Microbiologist works with tubes of bacteria samples in an antimicrobial resistance and characterisation lab at the US Centers for Disease Control and Prevention [AP Photo/David Goldman]

A stark warning of the impact of antimicrobial resistance (AMR) or so-called superbugs was issued in January by Sally Davies, who was Britain’s chief medical officer from 2010 to 2019. She told the Guardian: “About a million people die every year because of the spread of microbial resistance, and that figure will rise over the next 25 years. It is really scary.”

Davies has long advocated for measures to resolve what has become a major health crisis and, in 2013, wrote a book titled The Drugs Don’t Work: A Global Threat. In 2022 the issue became very personal when her 38-year-old god daughter Emily Hoyle, who suffered from cystic fibrosis and was severely immune compromised, died after acquiring a drug-resistant lung infection.
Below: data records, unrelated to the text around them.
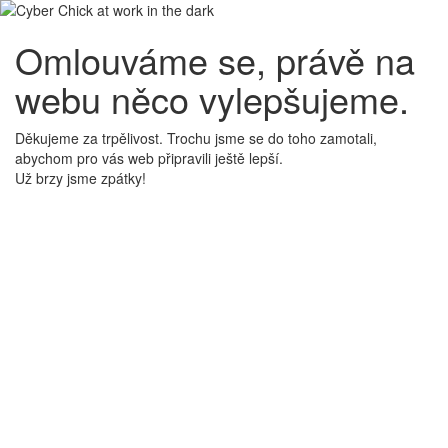
Omlouváme se, právě na
webu něco vylepšujeme.
Děkujeme za trpělivost. Trochu jsme se do toho zamotali,
abychom pro vás web připravili ještě lepší.
Už brzy jsme zpátky!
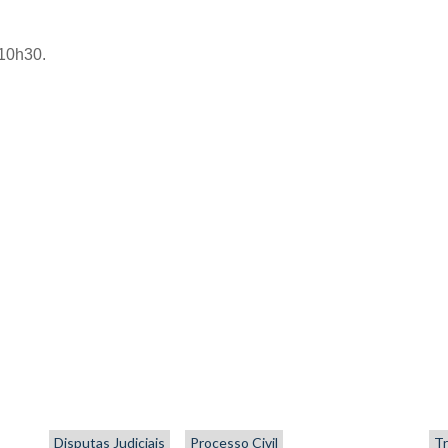
 10h30.
Disputas Judiciais
Processo Civil
Tr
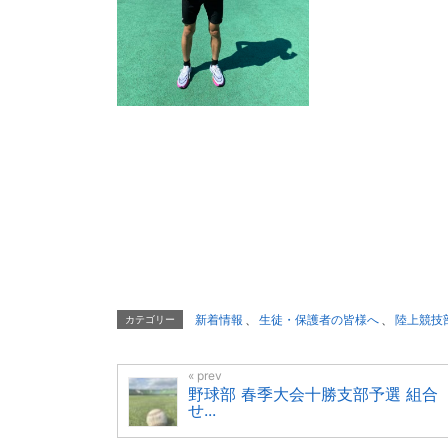
新着情報
、
生徒・保護者の皆様へ
、
陸上競技
カテゴリー
野球部 春季大会十勝支部予選 組合
せ...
“I’ve started calling it [AMR] the Grand Pandemic.… It’s the third most important underlying cause of death in the world,” she told The Naked Scientists.

The death toll Davies calculates, while shocking, may be a significant underestimation. An editorial published in the prestigious British medical journal, the Lancet, last May, “Antimicrobial resistance: an agenda for all,” cited a study from 2022 that “almost 5 million deaths per year are associated with drug-resistant bacteria, with a higher burden among low-income and middle-income countries.”
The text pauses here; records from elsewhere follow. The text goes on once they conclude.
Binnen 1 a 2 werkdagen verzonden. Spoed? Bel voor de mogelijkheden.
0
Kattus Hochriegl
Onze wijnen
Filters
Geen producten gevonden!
The Lancet also published an important assessment of the developing AMR crisis in September 2024 entitled “Global burden of bacterial antimicrobial resistance 1990–2021: a systematic analysis with forecasts to 2050.”

“Our forecasts show that an estimated 1·91 million (1·56–2·26) deaths attributable to AMR and 8·22 million (6·85–9·65) deaths associated with AMR could occur globally in 2050,” the researchers stated. When compared to their estimate for 2021 of 1.14 million deaths, their forecast represents a 67.5 percent increase in annual deaths in the next 25 years directly attributed to bacterial AMR.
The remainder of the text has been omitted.